Have you used ChatGPT?

I have and it’s  amazing.

From the whimsical (I asked it to write a sonnet about SAML and OIDC) to the helpful (I asked for an example of a script with async calls using Typescript), it’s impressive.

However, one issue I haven’t seen mentioned is training data. Right now, there are sets of training data used to teach these large language models (LLMs) what is correct about the world and what is not. This podcast is a great intro to the model families and training process.

But where does that training data come from? I mentioned that question here, but the answer is humans provide it. Human effort and knowledge are gathered on reddit, wikipedia, and other places.

Why did humans spend so much time and effort publishing that knowledge? Lots of reasons, but some include:

  • Making money (establishing yourself as an expert can lead to jobs and consulting)
  • Helping other humans (feels good)
  • Internet points (also feels good)

In each case, the human contributing is acknowledged in some way. Maybe not by the end user who doesn’t, for example, read through the Wikipedia wiki editing history. But someone knows. Wikipedia editors know and celebrate each other. Here’s a list of folks who have edited that site for a decade or more.

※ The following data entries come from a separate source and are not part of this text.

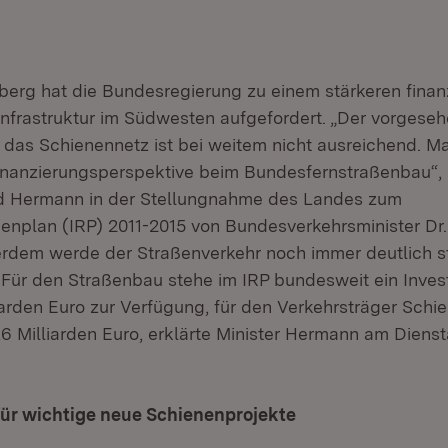
rg hat die Bundesregierung zu einem stärkeren finanz
sinfrastruktur im Südwesten aufgefordert. „Der vorgese
r das Schienennetz ist bei weitem nicht ausreichend. Ma
inanzierungsperspektive beim Bundesfernstraßenbau“, 
ed Hermann in der Stellungnahme des Landes zum
menplan (IRP) 2011-2015 von Bundesverkehrsminister Dr.
dem werde der Straßenverkehr noch immer deutlich st
. Für den Straßenbau stehe im IRP bundesweit ein Inves
iarden Euro zur Verfügung, für den Verkehrsträger Schi
 Milliarden Euro, erklärte Minister Hermann am Diensta
für wichtige neue Schienenprojekte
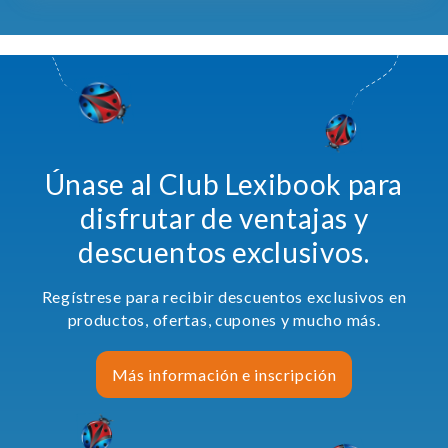
Únase al Club Lexibook para
disfrutar de ventajas y
descuentos exclusivos.
Regístrese para recibir descuentos exclusivos en
productos, ofertas, cupones y mucho más.
Más información e inscripción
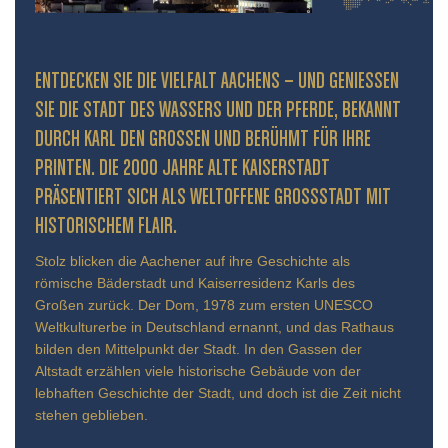
ENTDECKEN SIE DIE VIELFALT AACHENS – UND GENIESSEN S
IE DIE STADT DES WASSERS UND DER PFERDE, BEKANNT D
URCH KARL DEN GROSSEN UND BERÜHMT FÜR IHRE PR
INTEN. DIE 2000 JAHRE ALTE KAISERSTADT PR
ÄSENTIERT SICH ALS WELTOFFENE GROSSSTADT MIT HIS
TORISCHEM FLAIR.
Stolz blicken die Aachener auf ihre Geschichte als
römische Bäderstadt und Kaiserresidenz Karls des
Großen zurück. Der Dom, 1978 zum ersten UNESCO
Weltkulturerbe in Deutschland ernannt, und das Rathaus
bilden den Mittelpunkt der Stadt. In den Gassen der
Altstadt erzählen viele historische Gebäude von der
lebhaften Geschichte der Stadt, und doch ist die Zeit nicht
stehen geblieben.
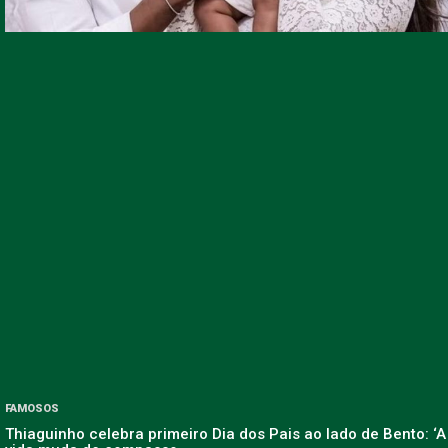
FAMOSOS
Thiaguinho celebra primeiro Dia dos Pais ao lado de Bento: ‘A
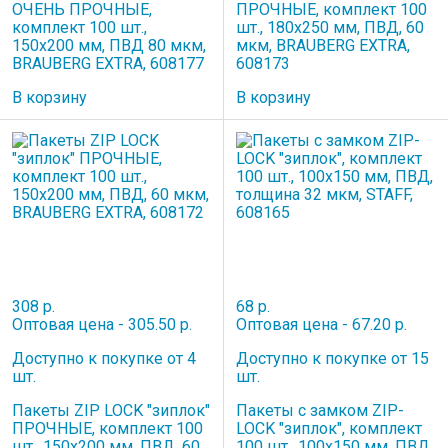
ОЧЕНЬ ПРОЧНЫЕ,
ПРОЧНЫЕ, комплект 100
комплект 100 шт.,
шт., 180х250 мм, ПВД, 60
150х200 мм, ПВД 80 мкм,
мкм, BRAUBERG EXTRA,
BRAUBERG EXTRA, 608177
608173
В корзину
В корзину
308 р.
68 р.
Оптовая цена - 305.50 р.
Оптовая цена - 67.20 р.
Доступно к покупке от 4
Доступно к покупке от 15
шт.
шт.
Пакеты ZIP LOCK "зиплок"
Пакеты с замком ZIP-
ПРОЧНЫЕ, комплект 100
LOCK "зиплок", комплект
шт., 150х200 мм, ПВД, 60
100 шт., 100х150 мм, ПВД,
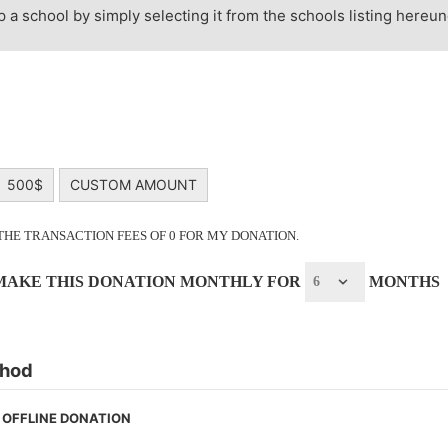
p a school by simply selecting it from the schools listing hereun
500$
CUSTOM AMOUNT
 THE TRANSACTION FEES OF 0 FOR MY DONATION.
 MAKE THIS DONATION MONTHLY FOR
MONTHS
thod
OFFLINE DONATION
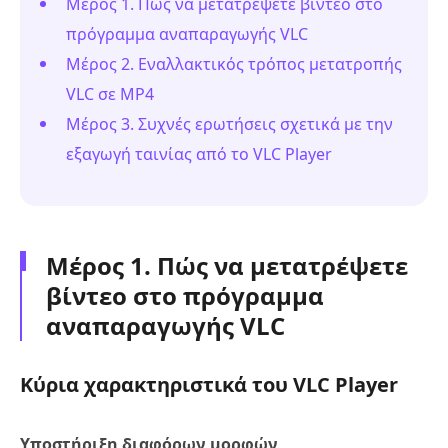
Μέρος 1. Πώς να μετατρέψετε βίντεο στο
πρόγραμμα αναπαραγωγής VLC
Μέρος 2. Εναλλακτικός τρόπος μετατροπής
VLC σε MP4
Μέρος 3. Συχνές ερωτήσεις σχετικά με την
εξαγωγή ταινίας από το VLC Player
Μέρος 1. Πώς να μετατρέψετε
βίντεο στο πρόγραμμα
αναπαραγωγής VLC
Κύρια χαρακτηριστικά του VLC Player
Υποστήριξη διαφόρων μορφών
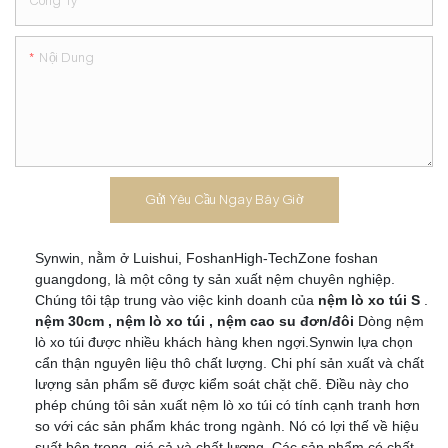
Công Ty
Nội Dung
Gửi Yêu Cầu Ngay Bây Giờ
Synwin, nằm ở Luishui, FoshanHigh-TechZone foshan
guangdong, là một công ty sản xuất nệm chuyên nghiệp.
Chúng tôi tập trung vào việc kinh doanh của
nệm lò xo túi
S
.
nệm 30cm
,
nệm lò xo túi
,
nệm cao su đơn/đôi
Dòng nệm
lò xo túi được nhiều khách hàng khen ngợi.Synwin lựa chọn
cẩn thận nguyên liệu thô chất lượng. Chi phí sản xuất và chất
lượng sản phẩm sẽ được kiểm soát chặt chẽ. Điều này cho
phép chúng tôi sản xuất nệm lò xo túi có tính cạnh tranh hơn
so với các sản phẩm khác trong ngành. Nó có lợi thế về hiệu
suất bên trong, giá cả và chất lượng. Các sản phẩm có chất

What about search engines? Google reifies knowledge in a manner similar to ChatGPT. But, cards notwithstanding, Google offers a reputational reward to publishers. It may be in money (Adwords) or site authority. Other applications like Ahrefs help you understand that authority and I can tell you as a devrel, high search engine ranking is valuable.

ChatGPT offers none of that, at least not out of the box. You can ask for links to sources, but the end user must choose to do so. I doubt most do, and, in my minimal experience, the links are often broken or made up.

This fact breaks the fundamental virtuous cycle of internet knowledge sharing.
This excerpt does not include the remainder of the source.